Now it is time to insert the square nut. In my case it was not a very tight fit, so I decided to secure it with a drop of superglue. As you can see it inserted a long M3 screw to make sure there is not superglue in the threads of the nut. I also kept turning the screw to avoid the screw being glued to the nut.

I did move on to the lever next. When you open the small bag with the gears, this is how it looks like.

They put the needle bearings on the long shaft. THAT IS WRONG!

As you can see here, the long shaft is used to mount the lever in the housing, the short one is used with the needle bearings as axle for the other drive gear.

If you mix the shafts up and press fit the short one into the housing with the lever, you will not get it out anymore.

Next step is to assemble the magnets and parts for the filament sensor. Just follow the instructions from the Bondtech® or Prusa® assembly manual. 

If you habe completed both side of the housing it should look like this. Make sure you have the setscrew on the shaft with the plastic gear facing to the lever(it is on the wrong side in this picture). You cannot turn the gear once the two side of the housing are together.

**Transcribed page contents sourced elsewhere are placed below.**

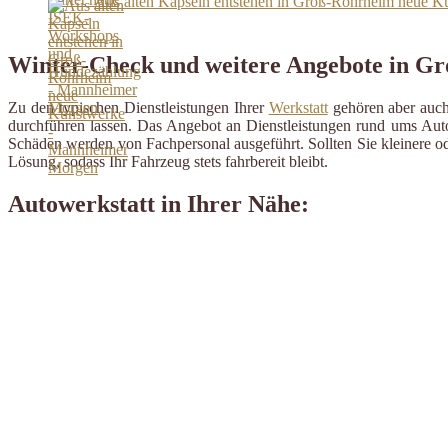
Aus alten Kapseln entstehen in Groß-Rohrheim neue 
Winter-Check und weitere Angebote in G
Zu den typischen Dienstleistungen Ihrer
Werkstatt
gehören aber auch 
durchführen lassen. Das Angebot an Dienstleistungen rund ums Auto 
Schäden werden von Fachpersonal ausgeführt. Sollten Sie kleinere od
Lösung, sodass Ihr Fahrzeug stets fahrbereit bleibt.
Autowerkstatt in Ihrer Nähe:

In my case one screw was no flush with the 3D printed part and causing problems. I ended up cutting away a little piece of plastic on the other side to make it fit.

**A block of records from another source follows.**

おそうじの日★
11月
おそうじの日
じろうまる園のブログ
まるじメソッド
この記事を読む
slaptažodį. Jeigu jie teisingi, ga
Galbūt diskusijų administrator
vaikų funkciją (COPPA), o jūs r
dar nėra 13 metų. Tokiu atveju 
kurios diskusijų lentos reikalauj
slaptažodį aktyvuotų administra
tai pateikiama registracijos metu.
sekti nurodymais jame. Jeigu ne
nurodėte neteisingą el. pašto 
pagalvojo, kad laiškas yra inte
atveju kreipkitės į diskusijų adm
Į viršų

After that it fitted perfectly and next if to use the x-carriage mount and the long M3 screws to finally hold the 2 parts of the housing together.

Next steps are outlined in details in the Bondtech® assembly manual I linked in the top of this post. Basically mount the Fans, the Pinda probe and take care of the cables. Don't forget to align the drive gear on the shaft with the plastic gear.

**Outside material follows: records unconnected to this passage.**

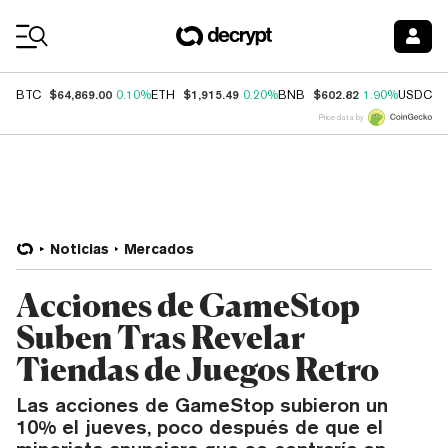
Coin Prices
$64,869.00
$1,915.49
$602.82
$
BTC
0.10%
ETH
0.20%
BNB
1.90%
USDC
Price data by
Noticias
Mercados
Acciones de GameStop
Suben Tras Revelar
Tiendas de Juegos Retro
Las acciones de GameStop subieron un
10% el jueves, poco después de que el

Once you got this done you got yourself an extruder/hot-end combo like this.

You may have noticed that there was no nozzle in the hot-end all the time. The reason is simple. I started to use the original E3D Nozzle-X in all my printers in 2019 and never had to replace a nozzle ever since. I did not have any of those nozzle at hand when I built this. But the nice thing about the Dragon design is that there is no risk of loosen up the heartbreak from the heat block when working on the nozzle. You might twist the whole hot-end in the extruder body, but you can easily twist it back in position.

I usually heat up the hot-end to 80°C and then just slightly tighten the nozzle. Especially with the copper heat blocks you can easily mess-up the heat block with too much force. Copper is a soft metal and those are small threads.

I hope that guide helped a bit if you want to build your own clone.

Last tip. If you don't have changed anything else on your clone that would require changes to the firmware, the use the firmware that Bondtech® provides for the MK3(s) and flash on the Einsy Rambo board. Besides the 3:1 ratio for the stepper motor they might have done more changes(I did not check this).

Also important! After flashing the Bondtech® version of the Firmware you have to perform a full factory reset in order to get the settings for the 3:1 ratio of the extruder stepper motor to become active. All this is outlined in their manual.